What does the data read, word for word, from the line containing "Find all instances of 'esophagus'." through its final line? Give those lines only.

▶ [Dataset entries]
== Segment start ==
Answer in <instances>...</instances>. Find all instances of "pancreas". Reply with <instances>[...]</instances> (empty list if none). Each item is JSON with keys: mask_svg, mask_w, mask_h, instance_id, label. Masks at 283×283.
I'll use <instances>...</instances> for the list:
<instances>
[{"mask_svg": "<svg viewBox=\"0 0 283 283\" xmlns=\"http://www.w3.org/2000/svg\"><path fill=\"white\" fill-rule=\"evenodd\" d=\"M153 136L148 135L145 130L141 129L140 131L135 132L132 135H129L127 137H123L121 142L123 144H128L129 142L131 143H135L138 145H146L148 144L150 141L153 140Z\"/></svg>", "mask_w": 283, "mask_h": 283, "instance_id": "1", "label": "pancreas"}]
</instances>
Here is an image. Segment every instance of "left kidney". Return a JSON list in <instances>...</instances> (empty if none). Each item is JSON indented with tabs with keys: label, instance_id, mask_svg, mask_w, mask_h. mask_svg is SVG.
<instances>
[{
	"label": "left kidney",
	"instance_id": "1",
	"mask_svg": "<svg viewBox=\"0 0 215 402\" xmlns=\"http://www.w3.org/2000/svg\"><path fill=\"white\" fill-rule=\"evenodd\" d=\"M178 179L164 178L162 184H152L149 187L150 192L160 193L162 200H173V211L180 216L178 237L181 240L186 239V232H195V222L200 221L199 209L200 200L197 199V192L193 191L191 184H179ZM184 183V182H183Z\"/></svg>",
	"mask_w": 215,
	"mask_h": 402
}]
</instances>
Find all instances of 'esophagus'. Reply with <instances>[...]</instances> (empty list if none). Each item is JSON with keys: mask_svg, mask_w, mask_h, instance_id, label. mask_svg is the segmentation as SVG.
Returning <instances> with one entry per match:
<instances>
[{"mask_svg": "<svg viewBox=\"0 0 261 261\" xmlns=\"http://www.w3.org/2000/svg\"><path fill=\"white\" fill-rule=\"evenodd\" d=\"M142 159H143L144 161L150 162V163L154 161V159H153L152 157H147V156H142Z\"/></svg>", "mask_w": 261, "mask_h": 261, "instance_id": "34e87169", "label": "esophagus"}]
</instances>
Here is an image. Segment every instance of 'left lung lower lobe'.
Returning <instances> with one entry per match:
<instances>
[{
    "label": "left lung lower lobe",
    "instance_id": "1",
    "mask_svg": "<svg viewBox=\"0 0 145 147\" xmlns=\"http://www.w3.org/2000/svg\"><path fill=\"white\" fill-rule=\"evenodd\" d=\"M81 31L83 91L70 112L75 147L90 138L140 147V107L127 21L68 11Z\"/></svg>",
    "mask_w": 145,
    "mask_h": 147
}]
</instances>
== Segment end ==
▶ [Solution below]
Find all instances of 'esophagus'. Reply with <instances>[...]</instances> (empty list if none). Each item is JSON with keys: mask_svg, mask_w, mask_h, instance_id, label. mask_svg is the segmentation as SVG.
Returning <instances> with one entry per match:
<instances>
[{"mask_svg": "<svg viewBox=\"0 0 261 261\" xmlns=\"http://www.w3.org/2000/svg\"><path fill=\"white\" fill-rule=\"evenodd\" d=\"M142 159H143L144 161L150 162V163L154 161V159H153L152 157H147V156H142Z\"/></svg>", "mask_w": 261, "mask_h": 261, "instance_id": "34e87169", "label": "esophagus"}]
</instances>
Here is an image. Segment every instance of 'left lung lower lobe'.
Returning <instances> with one entry per match:
<instances>
[{
    "label": "left lung lower lobe",
    "instance_id": "1",
    "mask_svg": "<svg viewBox=\"0 0 145 147\" xmlns=\"http://www.w3.org/2000/svg\"><path fill=\"white\" fill-rule=\"evenodd\" d=\"M81 31L83 91L70 112L75 147L90 138L140 147V107L127 21L68 11Z\"/></svg>",
    "mask_w": 145,
    "mask_h": 147
}]
</instances>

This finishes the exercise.